2つのキャラクターを踊った演劇的な第一部に対して、第二部では、プロアマ混合メンバー13人に井上大輔が振付けた群舞『空の皿』がおこなわれた。そのまえに、本編への導入部で、デュッブと井上の出会いを記念してだろう、半袖の白いワイシャツ、青と赤という色違いのスカート、胸に大輪の花のような飾りをつけて厚化粧するという珍妙な、それでもどこか女子高生を思わせるいでたちをした振付家のふたりが登場した。客席を唖然とさせながらステージに並び立ったふたりは、背中あわせになるなど多少のコンタクトも入れつつ、それぞれの個性をうかがわせる動きでつかず離れずに『MAN-GETSU』を踊った。最後の場面では井上が赤ワインを注いだグラスを両手に持って再登場、下手で寝そべるデュッブにそのひとつを手渡した。場の緊張感をほぐすため、無礼講の雰囲気をかもしだすブリッジの役割も担う振付だった。ワイングラスが手渡されたのを合図に、『空の皿』を踊るメンバーがバラバラと入ってくると、デュッブは観客席を直視したままの姿勢で退場していった。ふたつの作品が重なりあいながら交代していくスリリングな演出。

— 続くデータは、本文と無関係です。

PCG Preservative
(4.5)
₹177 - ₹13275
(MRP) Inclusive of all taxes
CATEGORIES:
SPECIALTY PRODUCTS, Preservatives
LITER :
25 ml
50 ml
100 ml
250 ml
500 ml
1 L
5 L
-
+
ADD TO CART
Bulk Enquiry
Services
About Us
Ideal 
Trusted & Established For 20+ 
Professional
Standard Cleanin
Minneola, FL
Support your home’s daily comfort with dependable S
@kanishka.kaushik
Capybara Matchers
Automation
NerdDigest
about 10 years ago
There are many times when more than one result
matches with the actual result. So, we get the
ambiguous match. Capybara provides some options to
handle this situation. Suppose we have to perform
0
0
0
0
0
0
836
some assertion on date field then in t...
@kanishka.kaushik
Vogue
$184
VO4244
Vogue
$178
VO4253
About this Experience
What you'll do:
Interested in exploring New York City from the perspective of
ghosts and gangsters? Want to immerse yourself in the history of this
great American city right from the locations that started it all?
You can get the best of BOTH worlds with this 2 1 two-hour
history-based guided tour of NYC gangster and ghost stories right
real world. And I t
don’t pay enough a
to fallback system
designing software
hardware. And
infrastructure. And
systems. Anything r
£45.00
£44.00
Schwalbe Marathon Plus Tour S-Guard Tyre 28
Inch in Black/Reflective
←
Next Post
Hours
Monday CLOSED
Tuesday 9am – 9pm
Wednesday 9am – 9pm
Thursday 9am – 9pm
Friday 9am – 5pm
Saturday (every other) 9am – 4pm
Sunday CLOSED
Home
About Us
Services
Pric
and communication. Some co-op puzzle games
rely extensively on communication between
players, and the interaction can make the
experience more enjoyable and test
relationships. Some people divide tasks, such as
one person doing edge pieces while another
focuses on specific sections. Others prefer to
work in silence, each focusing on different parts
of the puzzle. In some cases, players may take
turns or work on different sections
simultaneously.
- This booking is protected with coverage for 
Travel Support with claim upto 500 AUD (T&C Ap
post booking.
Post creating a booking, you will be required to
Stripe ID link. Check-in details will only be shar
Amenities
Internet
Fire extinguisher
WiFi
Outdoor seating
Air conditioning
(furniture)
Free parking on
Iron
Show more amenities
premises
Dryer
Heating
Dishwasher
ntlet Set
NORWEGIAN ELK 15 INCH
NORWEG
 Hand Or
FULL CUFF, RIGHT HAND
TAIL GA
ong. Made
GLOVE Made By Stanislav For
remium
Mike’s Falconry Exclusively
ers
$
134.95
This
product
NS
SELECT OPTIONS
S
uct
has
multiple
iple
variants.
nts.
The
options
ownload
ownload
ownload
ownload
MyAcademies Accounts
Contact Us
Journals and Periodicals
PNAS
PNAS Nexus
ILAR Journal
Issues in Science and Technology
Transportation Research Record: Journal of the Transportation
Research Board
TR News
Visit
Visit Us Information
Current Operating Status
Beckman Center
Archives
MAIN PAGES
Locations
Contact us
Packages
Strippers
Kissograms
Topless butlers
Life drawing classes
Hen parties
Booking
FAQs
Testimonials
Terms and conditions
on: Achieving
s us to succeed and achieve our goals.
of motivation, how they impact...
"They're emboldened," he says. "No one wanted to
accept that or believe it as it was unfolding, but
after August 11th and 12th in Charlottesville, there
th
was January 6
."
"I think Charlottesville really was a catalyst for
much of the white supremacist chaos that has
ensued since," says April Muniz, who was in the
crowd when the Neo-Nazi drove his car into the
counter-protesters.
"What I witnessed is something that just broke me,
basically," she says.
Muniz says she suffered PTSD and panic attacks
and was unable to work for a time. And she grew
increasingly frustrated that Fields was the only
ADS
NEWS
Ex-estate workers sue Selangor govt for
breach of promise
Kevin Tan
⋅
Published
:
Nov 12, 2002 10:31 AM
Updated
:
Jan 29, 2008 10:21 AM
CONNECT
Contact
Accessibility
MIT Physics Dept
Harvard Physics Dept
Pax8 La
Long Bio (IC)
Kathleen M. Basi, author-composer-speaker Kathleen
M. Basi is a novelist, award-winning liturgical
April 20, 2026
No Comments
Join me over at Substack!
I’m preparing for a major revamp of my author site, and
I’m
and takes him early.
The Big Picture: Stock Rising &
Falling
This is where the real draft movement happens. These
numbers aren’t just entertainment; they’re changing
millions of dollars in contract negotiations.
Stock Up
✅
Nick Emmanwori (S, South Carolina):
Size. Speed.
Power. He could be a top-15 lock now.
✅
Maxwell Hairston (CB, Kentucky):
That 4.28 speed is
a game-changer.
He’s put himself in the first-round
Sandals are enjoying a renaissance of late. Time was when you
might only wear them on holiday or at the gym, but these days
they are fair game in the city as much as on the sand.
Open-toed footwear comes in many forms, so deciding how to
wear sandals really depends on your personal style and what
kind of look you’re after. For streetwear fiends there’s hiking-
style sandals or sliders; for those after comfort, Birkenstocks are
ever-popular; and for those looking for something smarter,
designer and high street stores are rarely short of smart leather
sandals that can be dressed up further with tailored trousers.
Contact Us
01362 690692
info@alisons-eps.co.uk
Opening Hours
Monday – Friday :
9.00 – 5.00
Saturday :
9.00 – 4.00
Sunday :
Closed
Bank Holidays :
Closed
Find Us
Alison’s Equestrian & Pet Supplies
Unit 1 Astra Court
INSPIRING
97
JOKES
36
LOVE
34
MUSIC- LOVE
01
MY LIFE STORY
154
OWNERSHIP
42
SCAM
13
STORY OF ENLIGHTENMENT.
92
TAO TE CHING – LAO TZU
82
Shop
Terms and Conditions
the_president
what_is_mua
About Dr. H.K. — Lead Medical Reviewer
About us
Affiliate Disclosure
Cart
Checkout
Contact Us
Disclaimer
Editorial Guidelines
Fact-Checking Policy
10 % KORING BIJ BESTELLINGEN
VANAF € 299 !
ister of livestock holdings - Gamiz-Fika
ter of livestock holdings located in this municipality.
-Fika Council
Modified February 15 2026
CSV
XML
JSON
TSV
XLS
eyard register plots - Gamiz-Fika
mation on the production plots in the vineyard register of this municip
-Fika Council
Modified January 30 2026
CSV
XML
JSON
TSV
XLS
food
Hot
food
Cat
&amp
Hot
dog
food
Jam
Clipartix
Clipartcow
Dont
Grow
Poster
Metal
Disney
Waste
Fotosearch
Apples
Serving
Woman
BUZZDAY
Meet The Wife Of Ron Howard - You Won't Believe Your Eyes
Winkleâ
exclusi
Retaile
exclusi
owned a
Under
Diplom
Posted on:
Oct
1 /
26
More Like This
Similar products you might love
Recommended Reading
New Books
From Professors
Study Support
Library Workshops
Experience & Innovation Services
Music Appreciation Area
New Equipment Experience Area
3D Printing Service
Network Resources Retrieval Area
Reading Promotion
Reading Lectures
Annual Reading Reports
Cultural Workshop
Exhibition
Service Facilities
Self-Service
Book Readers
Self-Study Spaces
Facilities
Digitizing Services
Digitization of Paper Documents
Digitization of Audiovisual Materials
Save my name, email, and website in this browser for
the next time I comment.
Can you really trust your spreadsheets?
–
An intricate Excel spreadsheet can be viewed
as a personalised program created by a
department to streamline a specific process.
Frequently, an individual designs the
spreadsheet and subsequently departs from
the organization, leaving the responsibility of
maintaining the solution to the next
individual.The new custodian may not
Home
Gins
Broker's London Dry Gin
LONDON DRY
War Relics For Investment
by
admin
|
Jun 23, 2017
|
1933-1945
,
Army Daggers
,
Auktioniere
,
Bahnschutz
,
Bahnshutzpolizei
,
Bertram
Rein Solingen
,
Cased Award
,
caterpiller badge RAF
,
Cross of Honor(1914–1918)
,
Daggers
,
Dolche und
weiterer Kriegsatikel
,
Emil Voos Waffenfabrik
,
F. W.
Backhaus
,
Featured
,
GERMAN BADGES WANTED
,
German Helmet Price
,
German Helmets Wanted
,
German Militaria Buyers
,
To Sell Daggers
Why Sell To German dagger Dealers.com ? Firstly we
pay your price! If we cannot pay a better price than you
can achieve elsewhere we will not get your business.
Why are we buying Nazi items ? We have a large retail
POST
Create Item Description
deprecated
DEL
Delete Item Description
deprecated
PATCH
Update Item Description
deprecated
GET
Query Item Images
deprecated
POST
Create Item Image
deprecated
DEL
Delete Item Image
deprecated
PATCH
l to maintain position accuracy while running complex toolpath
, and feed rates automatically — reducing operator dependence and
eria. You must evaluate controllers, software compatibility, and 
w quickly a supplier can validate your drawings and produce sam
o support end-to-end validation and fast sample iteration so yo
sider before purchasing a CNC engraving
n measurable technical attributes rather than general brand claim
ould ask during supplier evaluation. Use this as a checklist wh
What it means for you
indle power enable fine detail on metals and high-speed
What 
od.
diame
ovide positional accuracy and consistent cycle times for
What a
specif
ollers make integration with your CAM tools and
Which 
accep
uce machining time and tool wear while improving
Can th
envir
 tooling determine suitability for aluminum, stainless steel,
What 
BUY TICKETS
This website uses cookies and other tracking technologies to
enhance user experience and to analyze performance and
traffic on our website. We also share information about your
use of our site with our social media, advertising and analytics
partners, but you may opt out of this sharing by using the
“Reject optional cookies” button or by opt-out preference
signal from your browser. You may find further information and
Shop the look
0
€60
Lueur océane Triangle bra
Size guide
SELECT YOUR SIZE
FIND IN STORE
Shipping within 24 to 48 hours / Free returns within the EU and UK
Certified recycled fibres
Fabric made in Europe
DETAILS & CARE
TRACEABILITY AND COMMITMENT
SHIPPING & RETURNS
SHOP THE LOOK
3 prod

プロアマ混合メンバーによる群舞は、「ダンスとは私たちの日々の中からこぼれ落ちたもののことを指すのではないだろうか。そして “ヒト” とは日々何かをこぼし、落として生きているのではないだろうか」という振付家の発想から誕生したものである。日常性と芸術の関係をどのように再構築するかは広くアート全体のテーマになっているが、ダンスの場合も、かつてのポスト・モダン・ダンスのように、専門化したダンスを刷新する要素として、素人の動き、あるいは日常のしぐさが採用されたのとは異なり、狭義のダンス技法を越えて、今日ではコンテンポラリー全般の課題となっているように思われる。私たちの日常(的身体)とはそもそもなんであるのか。現在のところ、ダンサーの数だけ回答があるような状態だが、ダンスポート・シバウラの場合、年齢、性別、身体的条件、ダンス経験などが大きく異なるふぞろいのメンバーによって作品のクリエーションに挑戦するという点で、生前の黒沢美香がダンサーズとともに試みていた振付のヴィジョンに近く感じられた。個々の身体が抱えているノイズ、日常から引きずってくる身体のありさまを、ダンス・テクニックによって消してしまわないこと。あるいは、ステージの踊り手に日常性を意識させるように異質な身体を組み合わせ振付けられていく作品。井上が振付けた群舞は、動きの連続性を維持しようとするところに特徴があった。■(執筆:2017年3月14日)
*文中に引用したのはフライヤーに掲載された井上大輔の挨拶文。